One of the biggest problems to tackle when writing a novel is keeping places and times consistent and believable, especially if you have set it on Earth at present day. There are several things to consider, and I’ll name just a few:
- places where things happen should be real (or realistic)
- travel times must match actual terrain, urban, and political conditions
- the style and feeling of urban landscapes should match what’s really out there.
You might be tempted to ask, why can’t I just make it all up?
Because the reader would know, and your work would sound fake – not just fictional. Not all of your readers know everything about the places you’re describing, but in today’s world everyone knows at least something about most places. You know, the Internet. It certainly is a superficial knowledge, maybe even stereotypical, but we all have it.
Enter Google Maps Engine.
My next novel is set in Geneva, and from the signs on the map you can certainly guess what’s involved. Now, I’ve never been there, but Google Maps and Street View came to my rescue (these are wonderful times).
But what can you do with Google Maps Engine?

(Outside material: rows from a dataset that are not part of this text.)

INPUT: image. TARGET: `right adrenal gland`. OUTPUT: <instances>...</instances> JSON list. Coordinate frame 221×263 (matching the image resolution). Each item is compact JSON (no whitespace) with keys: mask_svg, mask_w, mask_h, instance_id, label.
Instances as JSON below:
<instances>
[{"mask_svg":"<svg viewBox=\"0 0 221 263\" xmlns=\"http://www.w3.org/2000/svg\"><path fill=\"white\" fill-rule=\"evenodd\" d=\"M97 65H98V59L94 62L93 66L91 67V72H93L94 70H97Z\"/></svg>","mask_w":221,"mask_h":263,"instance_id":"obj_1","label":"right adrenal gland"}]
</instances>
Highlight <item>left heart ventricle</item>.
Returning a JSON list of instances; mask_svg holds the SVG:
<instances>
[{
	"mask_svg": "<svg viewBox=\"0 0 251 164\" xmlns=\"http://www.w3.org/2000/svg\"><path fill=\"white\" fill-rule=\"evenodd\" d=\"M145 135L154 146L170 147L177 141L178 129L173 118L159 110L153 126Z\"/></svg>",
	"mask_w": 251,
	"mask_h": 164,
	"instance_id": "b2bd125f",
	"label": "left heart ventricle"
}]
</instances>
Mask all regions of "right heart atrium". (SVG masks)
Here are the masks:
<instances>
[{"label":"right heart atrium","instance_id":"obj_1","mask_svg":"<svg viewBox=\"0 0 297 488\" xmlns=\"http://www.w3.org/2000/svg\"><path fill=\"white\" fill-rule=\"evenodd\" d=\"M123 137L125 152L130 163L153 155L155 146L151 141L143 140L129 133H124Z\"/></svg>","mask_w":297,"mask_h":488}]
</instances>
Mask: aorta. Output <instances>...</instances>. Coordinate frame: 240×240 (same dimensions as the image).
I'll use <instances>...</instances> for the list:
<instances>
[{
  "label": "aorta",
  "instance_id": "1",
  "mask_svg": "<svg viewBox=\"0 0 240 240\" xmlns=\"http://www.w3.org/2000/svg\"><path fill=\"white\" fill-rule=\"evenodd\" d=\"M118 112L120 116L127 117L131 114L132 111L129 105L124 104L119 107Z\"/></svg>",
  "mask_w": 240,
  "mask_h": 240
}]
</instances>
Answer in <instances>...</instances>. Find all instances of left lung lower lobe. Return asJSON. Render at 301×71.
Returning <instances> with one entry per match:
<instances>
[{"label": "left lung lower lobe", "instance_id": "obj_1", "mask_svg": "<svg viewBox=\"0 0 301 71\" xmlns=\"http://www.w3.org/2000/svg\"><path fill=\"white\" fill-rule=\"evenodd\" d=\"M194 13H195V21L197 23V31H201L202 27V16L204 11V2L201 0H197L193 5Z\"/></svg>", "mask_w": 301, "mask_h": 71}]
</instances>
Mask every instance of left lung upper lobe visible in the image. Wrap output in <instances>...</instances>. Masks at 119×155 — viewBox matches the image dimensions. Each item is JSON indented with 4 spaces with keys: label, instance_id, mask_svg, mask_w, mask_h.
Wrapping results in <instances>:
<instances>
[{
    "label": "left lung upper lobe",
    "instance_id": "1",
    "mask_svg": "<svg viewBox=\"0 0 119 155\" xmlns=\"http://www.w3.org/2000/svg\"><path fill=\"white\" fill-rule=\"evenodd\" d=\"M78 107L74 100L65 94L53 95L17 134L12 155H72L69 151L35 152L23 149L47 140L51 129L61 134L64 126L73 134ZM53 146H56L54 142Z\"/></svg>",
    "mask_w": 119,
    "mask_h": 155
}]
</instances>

First of all it’s free, then it’s also very polished, and everything is saved automatically (quite obviously, given that we’re talking about Google).
- You can add pins on a map, draw lines and get their length, and draw closed polygons to get their perimeter and area. This is very useful because you can plan journeys, pin important places, and check distances to avoid that one of your characters believes to be taking a short stroll downhill, while in truth she’s running a marathon up a mountain and across a closed border.

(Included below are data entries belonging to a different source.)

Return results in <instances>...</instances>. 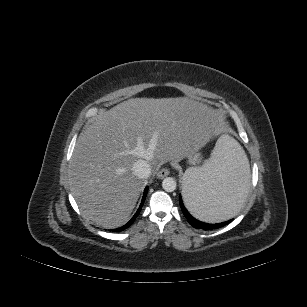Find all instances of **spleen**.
Instances as JSON below:
<instances>
[{"label":"spleen","instance_id":"obj_1","mask_svg":"<svg viewBox=\"0 0 307 307\" xmlns=\"http://www.w3.org/2000/svg\"><path fill=\"white\" fill-rule=\"evenodd\" d=\"M210 163L189 168L183 178L187 209L205 222H220L242 211L249 201V162L240 145L222 136L209 149Z\"/></svg>","mask_w":307,"mask_h":307}]
</instances>
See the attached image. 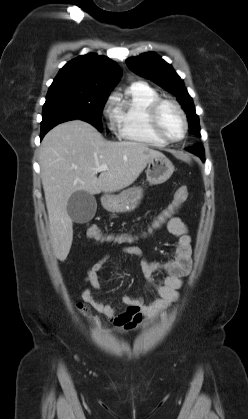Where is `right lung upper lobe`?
I'll list each match as a JSON object with an SVG mask.
<instances>
[{"mask_svg":"<svg viewBox=\"0 0 248 419\" xmlns=\"http://www.w3.org/2000/svg\"><path fill=\"white\" fill-rule=\"evenodd\" d=\"M121 76L118 64L105 56L89 53L64 65L49 89H75L109 94Z\"/></svg>","mask_w":248,"mask_h":419,"instance_id":"1","label":"right lung upper lobe"}]
</instances>
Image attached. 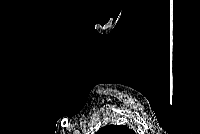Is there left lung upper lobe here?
Returning a JSON list of instances; mask_svg holds the SVG:
<instances>
[{
    "instance_id": "left-lung-upper-lobe-1",
    "label": "left lung upper lobe",
    "mask_w": 200,
    "mask_h": 134,
    "mask_svg": "<svg viewBox=\"0 0 200 134\" xmlns=\"http://www.w3.org/2000/svg\"><path fill=\"white\" fill-rule=\"evenodd\" d=\"M135 132L123 125H107L102 127L96 134H134Z\"/></svg>"
}]
</instances>
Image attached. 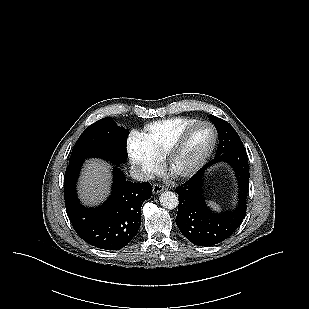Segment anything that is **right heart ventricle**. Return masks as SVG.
<instances>
[{
	"label": "right heart ventricle",
	"instance_id": "e07e8e85",
	"mask_svg": "<svg viewBox=\"0 0 309 309\" xmlns=\"http://www.w3.org/2000/svg\"><path fill=\"white\" fill-rule=\"evenodd\" d=\"M196 121L178 117L152 122L139 134L138 141L159 160L163 159L185 129Z\"/></svg>",
	"mask_w": 309,
	"mask_h": 309
}]
</instances>
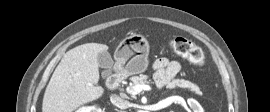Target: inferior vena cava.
<instances>
[{
    "instance_id": "602c4592",
    "label": "inferior vena cava",
    "mask_w": 270,
    "mask_h": 112,
    "mask_svg": "<svg viewBox=\"0 0 270 112\" xmlns=\"http://www.w3.org/2000/svg\"><path fill=\"white\" fill-rule=\"evenodd\" d=\"M111 101L120 108H127L129 106V101L119 97L116 94L111 96Z\"/></svg>"
}]
</instances>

- You can set colors and shapes, and GME also supports layers, so you can toggle on and off parts of your scheme when it starts getting a little cramped.
- You can switch between several map modes, most importantly simple map, satellite, and terrain.

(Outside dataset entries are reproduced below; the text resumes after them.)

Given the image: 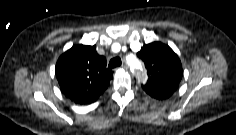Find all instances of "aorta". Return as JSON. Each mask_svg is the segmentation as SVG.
Returning a JSON list of instances; mask_svg holds the SVG:
<instances>
[{"label": "aorta", "instance_id": "aorta-1", "mask_svg": "<svg viewBox=\"0 0 236 135\" xmlns=\"http://www.w3.org/2000/svg\"><path fill=\"white\" fill-rule=\"evenodd\" d=\"M132 67H133V68H138V67H140L139 62H138V61H134V62L132 63Z\"/></svg>", "mask_w": 236, "mask_h": 135}]
</instances>
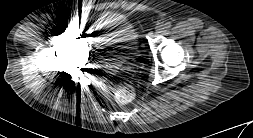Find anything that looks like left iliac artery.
<instances>
[{"mask_svg":"<svg viewBox=\"0 0 253 138\" xmlns=\"http://www.w3.org/2000/svg\"><path fill=\"white\" fill-rule=\"evenodd\" d=\"M171 27V23L170 22H166L164 25L165 29H169Z\"/></svg>","mask_w":253,"mask_h":138,"instance_id":"1","label":"left iliac artery"}]
</instances>
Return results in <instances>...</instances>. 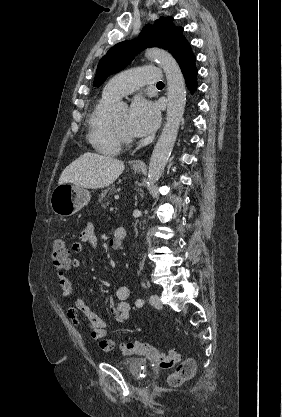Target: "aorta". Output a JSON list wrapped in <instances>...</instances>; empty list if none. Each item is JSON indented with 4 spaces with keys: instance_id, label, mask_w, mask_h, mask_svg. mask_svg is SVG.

Nothing’s perfect, and I miss Street View in GME. Not too bad, you can fall back to regular Google Maps for that. Also, you can’t draw basic geometric shapes like rectangles, circles, and so on. Instead, you must draw connected segments. The result is a little rough but it gets the job done.
I discovered this hidden treasure a bit too late, when the first draft was done already, but just in time to check everything, and find and fix several issues, one of which was rather gross.
What about you? Have you ever used this or other tools to get the geography right in your fiction?